Zinc and iron are ubiquitous microcontaminants, and crop up in some pretty unusual places. Zinc will get into everything, and plastic bottles and microcentrifuge tubes seem to be a pretty rich source of iron contamination. In addition, we have found that some plasticware will also bind low concentrations of zinc and other metal ions from solution, making standardization of instruments very frustrating. Having said all this, ICP-OES or ICP-MS are absolutely the best methods of quantifying metals in protein solutions. ICP methods are linear over many orders of magnitude, and sample prep can be minimal. We simply dilute protein solution in high-quality deionized water to approximately 0.1-1.0 ppm in glass (acid washed and dried if possible), NOT plastic, and aspirate into an ICP-OES. The protein must be diluted enough to reduce viscosity issues in nebulization. Standards can be prepared in deionized water. We dilute our protein solutions with the same dI water we use to prepare the blank, and there is always some detectable Zn background. (Fe is usually very low in glass containers). The key to accurate measurements is Zn concentrations >0.1 ppm. This has worked very well for us for quantifying native and metal-substituted zinc-metalloproteins. If you are really up against contamination, you can extract solutions with Chelex resin, but it is possible that this treatment could also remove loosely bound metals from proteins. If your putative zinc protein has one or more sulfur ligands, this is less likely to be a problem.

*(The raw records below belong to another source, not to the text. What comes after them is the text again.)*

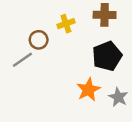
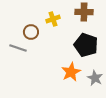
black pentagon: (107, 56) -> (86, 45), turned -30
gray line: (22, 60) -> (18, 48), turned 54

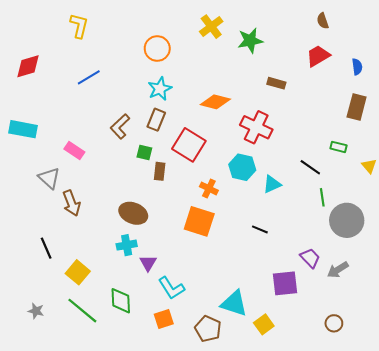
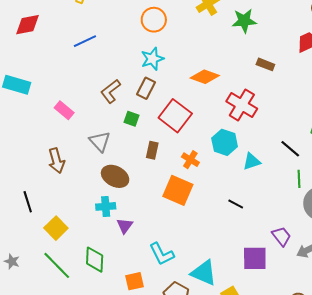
brown rectangle: (160, 171) -> (152, 150), moved
gray triangle: (49, 178) -> (100, 141), moved
cyan L-shape: (171, 288) -> (162, 254), moved

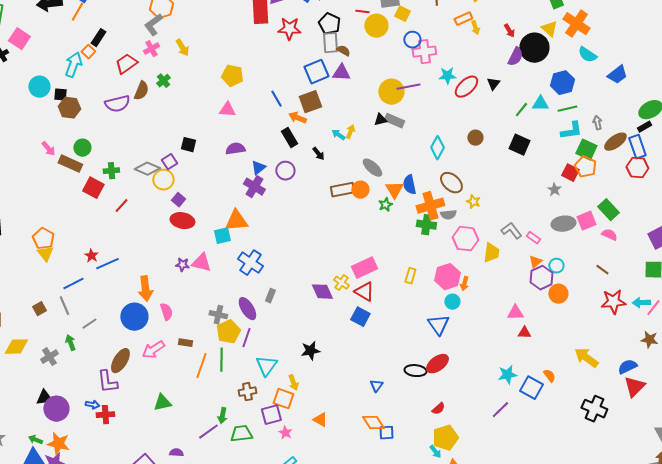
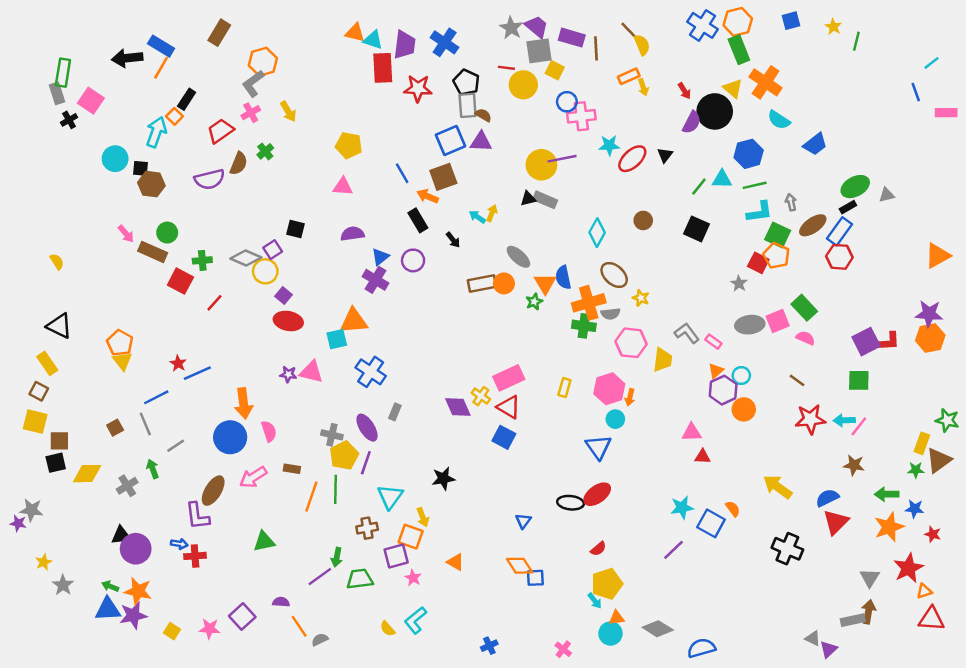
blue rectangle: (637, 147) -> (839, 231), turned 55

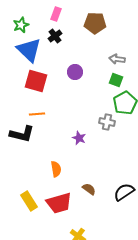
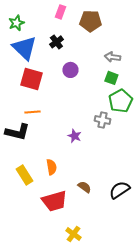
pink rectangle: (56, 14) -> (60, 12), moved
black cross: (55, 36) -> (56, 42), moved
yellow rectangle: (29, 201) -> (24, 175), moved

Measuring protein concentrations accurately is also challenging. Every protein quantification method is subject to idiosyncrasies. The least idiosyncratic chemical methods are the microbiuret method and a variety of UV methods (I like one based on A230 in 0.1% Tween-100 or another detergent.) Measuring protein concentration will be the major source of error in metalloprotein stoichiometry measurements. Protein has to be really homogeneous for any method to be accurate.

Also keep in mind that His-tagged proteins (and some proteins with vicinial His residues or other ligands on the surface) may non-specifically bind metal ions, clouding metal stoichiometry.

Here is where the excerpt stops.